Republicans, including John Boehner, drove the United States into a pretty deep ditch during the Bush/Cheney era, and conditions are still pretty ugly. That doesn’t change the simple fact that the nation is much stronger now than the day the president was inaugurated ….
AP: A third former employee considered filing a workplace complaint against Herman Cain over what she deemed aggressive and unwanted behavior when she and Cain, now a Republican presidential candidate, worked together during the late 1990s, the woman told The Associated Press on Wednesday. She said the behavior included a private invitation to his corporate apartment.
The woman said he made sexually suggestive remarks or gestures about the same time that two co-workers had settled separate harassment complaints against Cain, who was then the head of the National Restaurant Association.
Washington Post: Car buyers were out in force in October, snapping up trucks and SUVs and taking advantage of deals on Japanese cars.
U.S. car and truck sales were expected to top 1 million in October, a surprising number for a month when sales are usually slow. When adjusted for seasonal factors, that would be the best pace since the Cash for Clunkers program in August 2009.
Mediaite: In a Quinnipiac poll taken Oct. 25-31, embattled GOP juggernaut Herman Cain continued to show amazing staying power …. (but) The real news from this poll, taken before most of the fallout from Politico‘s alleged sexual harassment expose, might be that some rays of sunshine are finally hitting President Obama.
….. President Obama gained six points on his approval rating … and is now beating all Republican challengers by margins of 5-16 points. The President has seen steady progress in the polls since rolling out his American Jobs Act in September, taking it on the road, and taking the fight to the Republicans who oppose it.

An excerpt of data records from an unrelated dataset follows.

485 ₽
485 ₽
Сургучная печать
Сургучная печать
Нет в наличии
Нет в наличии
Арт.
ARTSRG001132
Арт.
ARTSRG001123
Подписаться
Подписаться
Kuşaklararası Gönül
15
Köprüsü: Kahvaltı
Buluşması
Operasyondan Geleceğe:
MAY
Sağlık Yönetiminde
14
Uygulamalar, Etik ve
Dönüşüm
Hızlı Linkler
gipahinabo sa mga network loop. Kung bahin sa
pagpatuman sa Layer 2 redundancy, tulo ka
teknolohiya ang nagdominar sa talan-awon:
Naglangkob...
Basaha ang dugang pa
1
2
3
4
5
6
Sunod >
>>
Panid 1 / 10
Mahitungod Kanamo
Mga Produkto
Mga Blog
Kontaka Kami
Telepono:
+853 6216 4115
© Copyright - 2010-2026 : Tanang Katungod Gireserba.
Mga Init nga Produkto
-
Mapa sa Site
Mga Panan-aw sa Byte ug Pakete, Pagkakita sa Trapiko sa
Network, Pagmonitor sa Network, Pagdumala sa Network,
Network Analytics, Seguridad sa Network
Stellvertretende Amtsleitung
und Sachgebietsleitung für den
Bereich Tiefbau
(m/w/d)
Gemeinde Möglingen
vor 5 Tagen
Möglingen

Elsewhere in the poll, Democrats opened up a lead on the generic House ballot, beating Republicans 42-36, after tying them at 39 in October.

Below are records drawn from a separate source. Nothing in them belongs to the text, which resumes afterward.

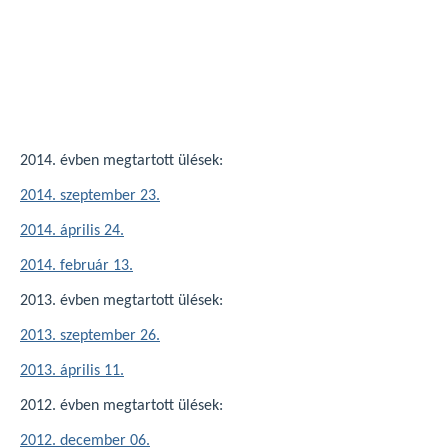
2014. évben megtartott ülések:
2014. szeptember 23.
2014. április 24.
2014. február 13.
2013. évben megtartott ülések:
2013. szeptember 26.
2013. április 11.
2012. évben megtartott ülések:
2012. december 06.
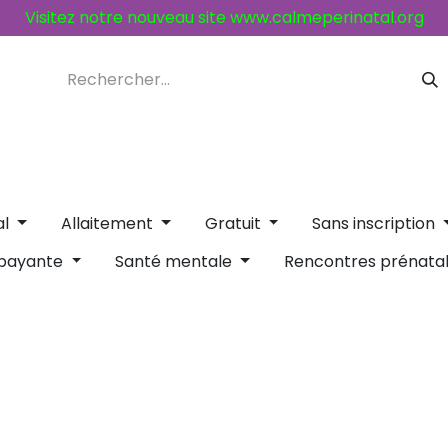
Visitez notre nouveau site
www.calmeperinatal.org
ices et activités
Contacts
al
Allaitement
Gratuit
Sans inscription
 payante
Santé mentale
Rencontres prénata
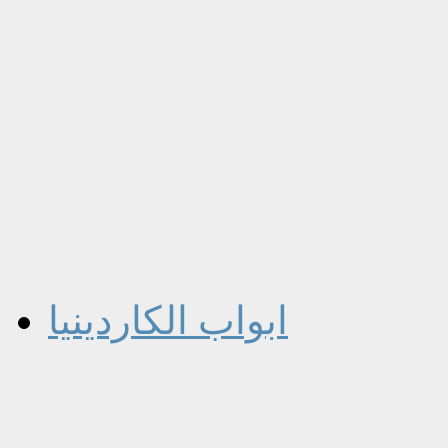
ابواب الكاردينيا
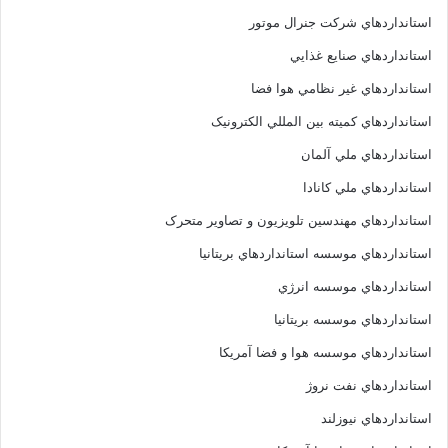
استانداردهاي شرکت جنرال موتور
استانداردهاي صنايع غذايي
استانداردهاي غير نظامي هوا فضا
استانداردهاي کميته بين المللي الکترونيک
استانداردهاي ملي آلمان
استانداردهاي ملي کانادا
استانداردهاي مهندسين تلويزيون و تصاوير متحرک
استانداردهاي موسسه استانداردهاي بريتانيا
استانداردهاي موسسه انرژي
استانداردهاي موسسه بريتانيا
استانداردهاي موسسه هوا و فضا آمريکا
استانداردهاي نفت نروژ
استانداردهاي نيوزلند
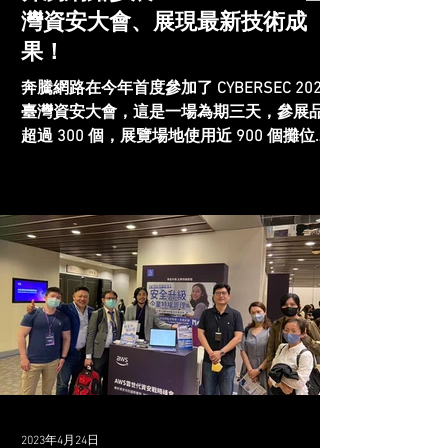
灣資安大會、展現最新技術成
果！
奔騰網路在今年首度參加了 CYBERSEC 2023
臺灣資安大會，這是一場為期三天，參展品牌
超過 300 個，展覽場地使用近 900 個攤位，
報名參加人數達 1 萬 8 千人的大型展會。奔
騰網路在這次的活動中，展現了我們最新的最
新的技術以及成果，獲得了各界極大的迴響及
好評...
2023年4月24日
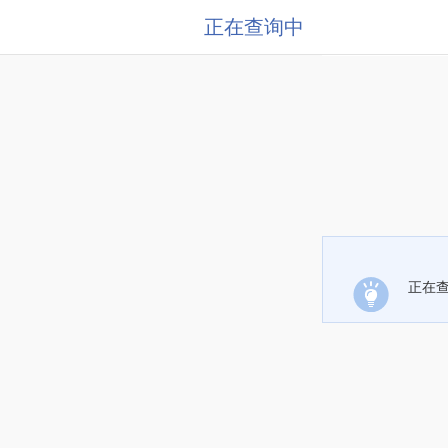
正在查询中
正在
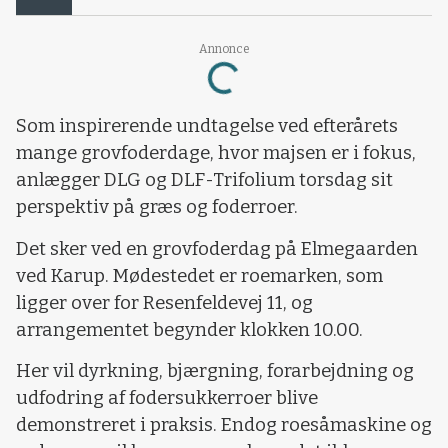
Loading...
Annonce
Som inspirerende undtagelse ved efterårets
mange grovfoderdage, hvor majsen er i fokus,
anlægger DLG og DLF-Trifolium torsdag sit
perspektiv på græs og foderroer.
Det sker ved en grovfoderdag på Elmegaarden
ved Karup. Mødestedet er roemarken, som
ligger over for Resenfeldevej 11, og
arrangementet begynder klokken 10.00.
Her vil dyrkning, bjærgning, forarbejdning og
udfodring af fodersukkerroer blive
demonstreret i praksis. Endog roesåmaskine og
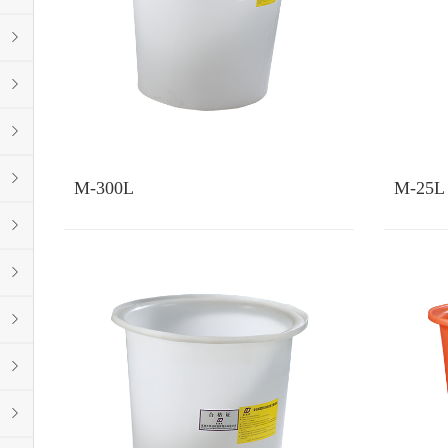
M-300L
M-25L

AP: Michelle Obama has presented national arts and humanities awards to 12 community-based, after-school programs, including for at-risk kids.

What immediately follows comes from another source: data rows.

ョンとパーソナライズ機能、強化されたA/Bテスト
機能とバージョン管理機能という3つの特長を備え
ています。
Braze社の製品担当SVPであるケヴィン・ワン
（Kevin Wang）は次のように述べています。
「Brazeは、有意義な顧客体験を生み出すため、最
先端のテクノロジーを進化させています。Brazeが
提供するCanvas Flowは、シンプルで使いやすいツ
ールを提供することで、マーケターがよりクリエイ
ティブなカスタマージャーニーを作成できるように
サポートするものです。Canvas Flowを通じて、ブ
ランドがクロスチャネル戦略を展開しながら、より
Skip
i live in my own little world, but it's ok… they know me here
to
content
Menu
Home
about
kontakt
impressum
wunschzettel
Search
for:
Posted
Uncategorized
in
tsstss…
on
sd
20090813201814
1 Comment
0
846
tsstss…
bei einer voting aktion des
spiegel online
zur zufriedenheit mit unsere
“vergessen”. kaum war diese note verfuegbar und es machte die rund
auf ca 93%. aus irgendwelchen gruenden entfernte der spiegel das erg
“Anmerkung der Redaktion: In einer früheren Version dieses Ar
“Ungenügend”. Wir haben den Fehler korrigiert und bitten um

The programs use dance, theater, writing, music, history and other art mediums to inspire teen moms and other young people and help them reach their potential. The first lady said at a White House ceremony Wednesday that the programs show that the arts are a lifeline – not a luxury – for many of these kids.
Most of the participants graduate from high school or earn a GED and go on to college.
The 2011 National Arts and Humanities Youth Program Awards are presented on behalf of the President’s Committee on the Arts and Humanities in partnership with three national cultural agencies.
Continuing a tradition that goes all the way back to 1962 when President Kennedy welcomed young people to the White House, President Obama greeted student delegates from the US Senate Youth Program and talked with them about the importance of leadership, and his belief in how young people can and do change the world for the better.